Selber schuld. Blöd war ich. Habe blind zugegriffen. Gehöre normalerweise nicht zu der Fraktion, die es kaum abwarten kann den neuen Jahrgang in Gestalt von Jungweinen kennen zu lernen. Wollte es eigentlich nur noch mal wissen, nachdem ich schon vergangenes Jahr den Neuwein, den Újbor, von St. Andrea gekauft und allerdings nicht darüber geschrieben hatte. Damals war es ein 100%-iger Blauburger, sehr eigen, war nicht mein Fall, ging in eine matt-metallische Richtung. Aber genau deshalb griff ich dieses Jahr wieder zu, spontan – um erst zu Hause festzustellen, dass diesmal 100% Portugieser ihr Unwesen treiben.

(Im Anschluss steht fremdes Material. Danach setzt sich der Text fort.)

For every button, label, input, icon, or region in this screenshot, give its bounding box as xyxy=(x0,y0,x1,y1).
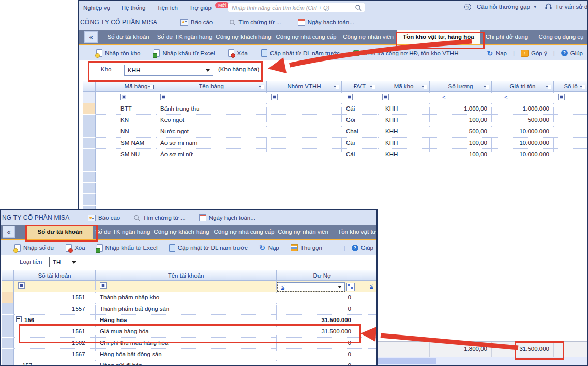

Nun, ich wollte es wissen, selbstkritisch und offen ran gehen an den Blauburger und habe also einen Portugieser bekommen. Und genau damit kann ich mich in der Regel wenig bis gar nicht anfreunden. Auch der Neuwein half da nicht weiter, mit seinem recht dunklen, dichten Purpur. Es fängt für mich immer und vor allem in der Nase an problematisch zu werden, mit dem Portugieser: dieses schwer zu beschreibende Muffige, dumpf Metallene, mag auch animalisch sein, ok, klassischerweise kann man auch Kaffee und Heublumen reininterpretieren. Am Gaumen durch seine Jugend gar leicht prickelnd, ausgesprochen säurearm, mineralisch fruchtig, Aromen von Schwarzen Kirschen und Holunder. Ziemlich weich, verharrt kurz und unbekümmert auf der Zunge. Kurzer Abgang. Muss ich nicht haben.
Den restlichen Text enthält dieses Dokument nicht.